By far the biggest change contributing to this increase was the pause in federal student loan payments and program changes implemented throughout the pandemic and other pandemic-related loan forgiveness programs, the report shows. In total, these changes led to more than $107 billion in growth between 2020 and 2021.

Other changes included the Taxpayer and Teacher Protection Act of 2004, which increased the amount of loan forgiveness that certain teachers could qualify for, resulting in an increase of $48 million; The College Cost Reduction and Access Act of 2007, which restored the income-driven repayment (IDR) and PSLF models, resulting in a $4 billion increase; and a revised Pay As You Earn plan, a form of IDR, resulting in a $9.9 billion increase. Overall, these changes resulted in a 6 percent increase, amounting to $20 billion.

Mistakes in assessments of borrowers’ behavior

The biggest driver of the increase in federal student loan costs to the government was a gap in available data, the report said. The limited data available to the department to gauge how borrowers are repaying their loans, how many borrowers are making money and how many borrowers will not default has increased by $189 billion since 1997, according to the report.

The Department cannot access borrower income data through the Internal Revenue Service highlighted as a key factor in the internal difficulties in administering income-based repayment programsincluding the possibility that Biden would eliminate $10,000 in debt per borrower for those making less than $150,000 a year.

Speculation about borrowers’ repayment plan choices alone led to a $70 billion increase. One of the most common repayment plans, the IDR, is particularly difficult to estimate because the amount a borrower is required to pay each month changes as their income changes. Nearly half of federal student loans, 47 percent, are repaid through IDRs.

In addition, changes in borrowers’ estimated income growth led to a $68 billion increase, and assumptions about how many borrowers would default led to a $23 billion increase.

Changes to the Department of Education budget model

The Department of Education is currently in the process of implementing a new budget model that will be implemented in fiscal year 2026. The current model is based on assessments of large groups of borrowers, and the new model, called a microsimulation model, will take into account data from the National Student Loan Data System.

According to information provided by the department detailed in the report, this new budget model will provide more accurate projections of changes in the cost of the federal student loan program.

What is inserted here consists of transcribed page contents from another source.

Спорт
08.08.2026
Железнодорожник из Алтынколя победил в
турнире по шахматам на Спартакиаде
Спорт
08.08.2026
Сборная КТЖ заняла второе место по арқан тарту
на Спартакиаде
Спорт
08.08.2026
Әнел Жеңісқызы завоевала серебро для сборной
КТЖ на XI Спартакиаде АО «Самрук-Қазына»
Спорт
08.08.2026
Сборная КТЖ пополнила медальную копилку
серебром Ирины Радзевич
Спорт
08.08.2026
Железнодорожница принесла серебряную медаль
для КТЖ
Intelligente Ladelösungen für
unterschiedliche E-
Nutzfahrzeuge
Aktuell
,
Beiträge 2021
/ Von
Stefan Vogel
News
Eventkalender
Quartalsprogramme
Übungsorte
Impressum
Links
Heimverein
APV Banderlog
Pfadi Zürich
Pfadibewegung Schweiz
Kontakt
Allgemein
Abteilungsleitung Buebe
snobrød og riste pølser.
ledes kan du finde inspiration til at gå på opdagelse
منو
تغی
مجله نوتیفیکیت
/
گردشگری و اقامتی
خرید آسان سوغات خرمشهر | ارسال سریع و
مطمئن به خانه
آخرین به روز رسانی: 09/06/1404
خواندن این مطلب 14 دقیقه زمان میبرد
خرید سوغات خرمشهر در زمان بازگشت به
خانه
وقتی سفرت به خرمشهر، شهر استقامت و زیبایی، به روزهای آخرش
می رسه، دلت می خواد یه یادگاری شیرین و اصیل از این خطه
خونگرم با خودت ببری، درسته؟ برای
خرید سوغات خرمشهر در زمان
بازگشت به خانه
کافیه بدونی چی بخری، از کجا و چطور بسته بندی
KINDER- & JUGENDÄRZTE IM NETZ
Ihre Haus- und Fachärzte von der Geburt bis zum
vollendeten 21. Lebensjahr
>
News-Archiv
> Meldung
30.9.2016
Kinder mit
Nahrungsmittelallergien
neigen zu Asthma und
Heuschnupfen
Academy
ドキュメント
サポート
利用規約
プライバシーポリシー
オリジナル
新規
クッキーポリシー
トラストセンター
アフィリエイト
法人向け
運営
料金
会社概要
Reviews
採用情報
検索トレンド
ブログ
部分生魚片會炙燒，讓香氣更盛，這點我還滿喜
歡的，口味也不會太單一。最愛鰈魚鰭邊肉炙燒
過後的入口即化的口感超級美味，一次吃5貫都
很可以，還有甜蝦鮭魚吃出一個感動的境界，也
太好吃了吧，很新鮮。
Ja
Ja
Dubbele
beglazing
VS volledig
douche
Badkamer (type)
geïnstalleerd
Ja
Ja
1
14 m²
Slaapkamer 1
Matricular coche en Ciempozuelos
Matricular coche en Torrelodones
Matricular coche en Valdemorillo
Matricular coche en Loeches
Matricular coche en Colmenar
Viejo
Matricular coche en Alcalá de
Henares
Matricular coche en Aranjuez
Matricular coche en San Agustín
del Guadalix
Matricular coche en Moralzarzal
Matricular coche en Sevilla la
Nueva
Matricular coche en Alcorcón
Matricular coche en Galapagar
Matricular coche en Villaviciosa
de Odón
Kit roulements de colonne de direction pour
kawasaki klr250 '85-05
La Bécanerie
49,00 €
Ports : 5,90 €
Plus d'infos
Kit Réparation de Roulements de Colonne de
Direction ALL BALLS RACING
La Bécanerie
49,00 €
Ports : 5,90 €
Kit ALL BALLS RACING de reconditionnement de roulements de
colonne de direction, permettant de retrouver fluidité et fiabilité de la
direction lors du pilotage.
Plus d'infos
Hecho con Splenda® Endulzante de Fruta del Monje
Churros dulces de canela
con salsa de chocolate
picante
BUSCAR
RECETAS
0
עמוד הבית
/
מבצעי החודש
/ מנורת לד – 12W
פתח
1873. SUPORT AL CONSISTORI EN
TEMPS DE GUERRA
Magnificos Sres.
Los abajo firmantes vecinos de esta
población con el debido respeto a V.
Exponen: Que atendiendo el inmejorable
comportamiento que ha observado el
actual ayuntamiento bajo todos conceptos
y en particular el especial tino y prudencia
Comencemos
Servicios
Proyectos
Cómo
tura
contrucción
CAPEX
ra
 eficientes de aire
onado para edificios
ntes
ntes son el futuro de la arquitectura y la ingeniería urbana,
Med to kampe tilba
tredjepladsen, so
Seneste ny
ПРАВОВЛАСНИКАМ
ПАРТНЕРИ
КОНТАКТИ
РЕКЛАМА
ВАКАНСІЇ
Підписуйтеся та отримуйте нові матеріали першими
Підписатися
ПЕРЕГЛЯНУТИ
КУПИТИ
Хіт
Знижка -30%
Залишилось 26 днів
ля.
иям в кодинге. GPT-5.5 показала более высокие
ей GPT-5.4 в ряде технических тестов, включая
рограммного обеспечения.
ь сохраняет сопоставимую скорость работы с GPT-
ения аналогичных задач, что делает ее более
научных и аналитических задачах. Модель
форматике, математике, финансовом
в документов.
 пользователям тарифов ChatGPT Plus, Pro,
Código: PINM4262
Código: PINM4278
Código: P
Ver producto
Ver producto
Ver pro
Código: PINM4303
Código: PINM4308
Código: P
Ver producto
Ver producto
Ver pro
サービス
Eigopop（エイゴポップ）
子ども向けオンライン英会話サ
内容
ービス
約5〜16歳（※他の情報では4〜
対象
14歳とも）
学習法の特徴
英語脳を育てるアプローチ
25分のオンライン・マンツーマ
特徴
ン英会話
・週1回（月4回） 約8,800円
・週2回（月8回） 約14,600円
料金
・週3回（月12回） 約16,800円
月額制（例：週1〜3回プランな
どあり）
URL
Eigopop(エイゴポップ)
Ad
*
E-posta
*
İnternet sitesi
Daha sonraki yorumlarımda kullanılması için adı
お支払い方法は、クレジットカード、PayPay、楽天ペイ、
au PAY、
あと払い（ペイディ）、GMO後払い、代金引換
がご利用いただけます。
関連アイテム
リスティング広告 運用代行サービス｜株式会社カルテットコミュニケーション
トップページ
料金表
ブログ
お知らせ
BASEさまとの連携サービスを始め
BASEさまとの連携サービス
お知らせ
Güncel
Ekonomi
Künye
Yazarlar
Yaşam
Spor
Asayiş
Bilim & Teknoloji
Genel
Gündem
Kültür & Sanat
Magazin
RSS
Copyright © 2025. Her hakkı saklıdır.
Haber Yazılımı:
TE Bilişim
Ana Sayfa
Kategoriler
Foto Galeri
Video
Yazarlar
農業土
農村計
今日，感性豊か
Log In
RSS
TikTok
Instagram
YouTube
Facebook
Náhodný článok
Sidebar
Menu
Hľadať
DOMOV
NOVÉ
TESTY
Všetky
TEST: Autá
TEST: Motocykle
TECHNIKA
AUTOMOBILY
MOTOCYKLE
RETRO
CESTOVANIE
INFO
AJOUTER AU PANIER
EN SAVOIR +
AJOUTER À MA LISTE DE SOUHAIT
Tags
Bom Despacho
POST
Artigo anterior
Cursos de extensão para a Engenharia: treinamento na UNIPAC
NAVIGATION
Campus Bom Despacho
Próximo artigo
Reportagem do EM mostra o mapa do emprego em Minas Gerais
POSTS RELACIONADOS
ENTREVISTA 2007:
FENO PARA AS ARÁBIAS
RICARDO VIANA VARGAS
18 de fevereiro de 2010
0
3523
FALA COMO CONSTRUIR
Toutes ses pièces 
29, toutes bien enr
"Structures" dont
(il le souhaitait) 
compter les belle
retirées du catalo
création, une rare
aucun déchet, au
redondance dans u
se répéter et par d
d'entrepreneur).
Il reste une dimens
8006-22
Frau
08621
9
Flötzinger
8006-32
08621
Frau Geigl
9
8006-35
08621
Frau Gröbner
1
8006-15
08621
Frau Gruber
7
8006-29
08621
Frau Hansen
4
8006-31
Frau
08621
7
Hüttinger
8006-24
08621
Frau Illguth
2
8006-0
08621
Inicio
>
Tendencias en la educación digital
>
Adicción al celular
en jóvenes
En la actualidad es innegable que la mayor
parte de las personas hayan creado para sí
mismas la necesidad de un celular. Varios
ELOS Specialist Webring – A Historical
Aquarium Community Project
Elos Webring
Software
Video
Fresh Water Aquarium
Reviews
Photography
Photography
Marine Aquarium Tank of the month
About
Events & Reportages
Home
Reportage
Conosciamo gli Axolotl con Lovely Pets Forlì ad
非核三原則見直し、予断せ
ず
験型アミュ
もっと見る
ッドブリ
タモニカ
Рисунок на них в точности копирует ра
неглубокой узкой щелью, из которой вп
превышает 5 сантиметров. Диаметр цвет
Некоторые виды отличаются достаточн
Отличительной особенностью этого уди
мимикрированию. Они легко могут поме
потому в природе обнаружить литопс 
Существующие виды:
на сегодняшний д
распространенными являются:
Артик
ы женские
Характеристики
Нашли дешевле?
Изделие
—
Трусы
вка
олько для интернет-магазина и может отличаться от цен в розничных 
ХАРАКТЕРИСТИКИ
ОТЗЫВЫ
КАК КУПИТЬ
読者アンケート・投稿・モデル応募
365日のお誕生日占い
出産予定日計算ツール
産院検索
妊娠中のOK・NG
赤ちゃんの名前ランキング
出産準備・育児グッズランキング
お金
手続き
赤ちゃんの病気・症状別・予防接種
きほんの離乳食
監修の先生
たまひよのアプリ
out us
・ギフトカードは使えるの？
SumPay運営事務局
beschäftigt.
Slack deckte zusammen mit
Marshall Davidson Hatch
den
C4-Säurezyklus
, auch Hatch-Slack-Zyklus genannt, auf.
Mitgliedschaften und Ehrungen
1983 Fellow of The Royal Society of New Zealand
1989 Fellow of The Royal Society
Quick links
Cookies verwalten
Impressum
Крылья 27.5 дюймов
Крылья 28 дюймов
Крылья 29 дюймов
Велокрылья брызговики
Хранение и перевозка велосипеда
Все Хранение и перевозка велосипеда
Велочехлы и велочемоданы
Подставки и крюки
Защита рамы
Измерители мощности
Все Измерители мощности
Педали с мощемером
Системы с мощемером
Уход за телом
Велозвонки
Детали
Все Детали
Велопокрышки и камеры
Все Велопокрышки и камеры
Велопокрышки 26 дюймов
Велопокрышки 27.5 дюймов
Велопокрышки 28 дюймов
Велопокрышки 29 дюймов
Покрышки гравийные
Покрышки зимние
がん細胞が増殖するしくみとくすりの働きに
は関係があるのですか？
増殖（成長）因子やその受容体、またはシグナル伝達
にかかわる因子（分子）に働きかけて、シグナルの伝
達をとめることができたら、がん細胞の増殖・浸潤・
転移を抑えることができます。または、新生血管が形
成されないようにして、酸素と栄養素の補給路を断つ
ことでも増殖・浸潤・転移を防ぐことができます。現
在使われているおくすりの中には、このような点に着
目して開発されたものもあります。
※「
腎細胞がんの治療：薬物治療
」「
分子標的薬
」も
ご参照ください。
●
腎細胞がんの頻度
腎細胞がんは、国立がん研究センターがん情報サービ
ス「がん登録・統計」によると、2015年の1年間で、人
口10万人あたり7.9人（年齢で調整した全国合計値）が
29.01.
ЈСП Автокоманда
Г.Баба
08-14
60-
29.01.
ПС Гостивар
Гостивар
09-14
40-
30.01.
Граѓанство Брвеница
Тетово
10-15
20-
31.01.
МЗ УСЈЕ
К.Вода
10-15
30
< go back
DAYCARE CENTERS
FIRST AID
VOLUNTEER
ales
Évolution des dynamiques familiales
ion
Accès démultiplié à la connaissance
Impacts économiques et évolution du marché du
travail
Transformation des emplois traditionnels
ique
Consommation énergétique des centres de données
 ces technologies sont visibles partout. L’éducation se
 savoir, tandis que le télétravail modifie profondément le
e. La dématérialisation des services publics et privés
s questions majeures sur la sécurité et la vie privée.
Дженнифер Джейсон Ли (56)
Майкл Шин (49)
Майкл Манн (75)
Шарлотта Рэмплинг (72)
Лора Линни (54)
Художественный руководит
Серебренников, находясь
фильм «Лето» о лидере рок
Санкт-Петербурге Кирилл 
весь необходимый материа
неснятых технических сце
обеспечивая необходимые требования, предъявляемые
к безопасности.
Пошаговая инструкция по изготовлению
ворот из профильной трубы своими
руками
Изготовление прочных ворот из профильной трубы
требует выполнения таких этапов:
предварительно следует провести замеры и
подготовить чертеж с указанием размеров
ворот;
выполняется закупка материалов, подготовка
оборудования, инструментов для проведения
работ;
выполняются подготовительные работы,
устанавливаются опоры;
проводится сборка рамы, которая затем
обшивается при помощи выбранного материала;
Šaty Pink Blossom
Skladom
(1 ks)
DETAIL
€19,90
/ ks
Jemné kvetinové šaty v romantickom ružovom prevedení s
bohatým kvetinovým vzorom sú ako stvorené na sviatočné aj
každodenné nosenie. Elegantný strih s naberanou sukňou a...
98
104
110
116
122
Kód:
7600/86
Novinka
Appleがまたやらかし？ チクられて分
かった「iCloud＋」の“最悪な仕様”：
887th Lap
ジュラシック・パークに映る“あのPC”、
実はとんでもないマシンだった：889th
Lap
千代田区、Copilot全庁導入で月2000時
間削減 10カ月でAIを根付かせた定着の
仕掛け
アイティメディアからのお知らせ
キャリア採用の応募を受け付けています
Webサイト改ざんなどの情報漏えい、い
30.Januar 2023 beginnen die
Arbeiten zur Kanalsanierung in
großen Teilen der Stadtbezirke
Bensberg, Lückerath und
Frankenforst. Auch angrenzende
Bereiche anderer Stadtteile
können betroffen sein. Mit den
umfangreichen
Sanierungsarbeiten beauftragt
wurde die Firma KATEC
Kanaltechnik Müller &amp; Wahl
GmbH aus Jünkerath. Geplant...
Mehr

Rep. Robert Scott, D-Virginia and chairman of the House Education and Labor Committee, said in a statement: “Unfortunately, this GAO report shows that the skyrocketing cost of college is driven by decades of state disinvestment in higher education and the shrinking value of the Pell Grant. – forced students to borrow more money for their degree. Unlike previous generations, students now take out loans in amounts that make repayment difficult.”